À cela s’ajoutent huit retables, des autels latéraux, une chaire, des tableaux religieux, des croix, des vitraux, des inscriptions explicitement spirituelles telles que « Ma maison sera appelée maison de prière » ou « Le temple de Dieu est où vous êtes ». On y trouve encore le Christ aux outrages, le Christ de Girardon, le Cœur du Christ, le Cœur de Marie transpercé de sept glaives, la couronne d’épines, le voile de sainte Véronique. Autant de signes chrétiens intégrés à la pierre, au décor, à l’espace lui-même.

Le cœur de la Chappelle

L’architecture, alliance assumée entre classicisme en pleine maturité et gothique finissant, a été pensée pour élever, ordonner le regard, mettre en scène le sacré. Même restaurée pour un usage acoustique contemporain, même équipée de dispositifs techniques modernes, cette église n’a jamais été vidée de ces marqueurs. Ils sont visibles, lisibles, protégés au titre des monuments historiques. Ils continuent de parler.

C’est précisément dans cet espace saturé de mémoire religieuse que l’on a choisi de se moquer du prêtre, de détourner la Trinité, de revendiquer une ignorance fabriquée du sacré. Et c’est là que la profanation s’impose comme une évidence.Car la profanation ne suppose pas nécessairement un autel renversé ou un rite interrompu. Elle existe dès lors qu’un lieu sacré ou anciennement sacré est utilisé contre ce qu’il signifie, avec une volonté manifeste de mépris. Ici, l’église n’est pas un décor passif, elle est instrumentalisée. Sa mémoire devient un accessoire de dérision idéologique.

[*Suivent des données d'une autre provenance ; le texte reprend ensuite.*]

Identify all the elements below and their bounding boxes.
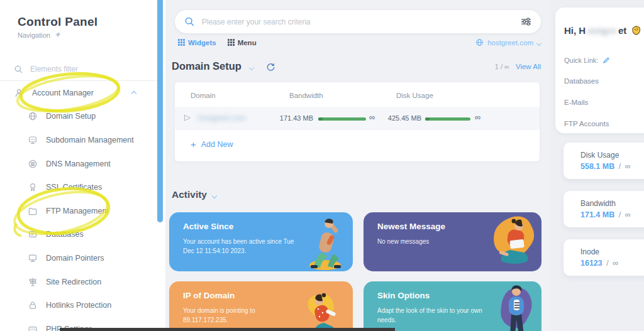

La Chapelle Corneille n’a pas cessé d’être une église parce qu’on la nomme aujourd’hui auditorium. Elle a été sauvée de la destruction, classée, restaurée précisément parce qu’elle était reconnue comme un lieu majeur de mémoire religieuse, historique et culturelle.Le rire, ici, n’excuse rien.Il désigne, il humilie, et il profane.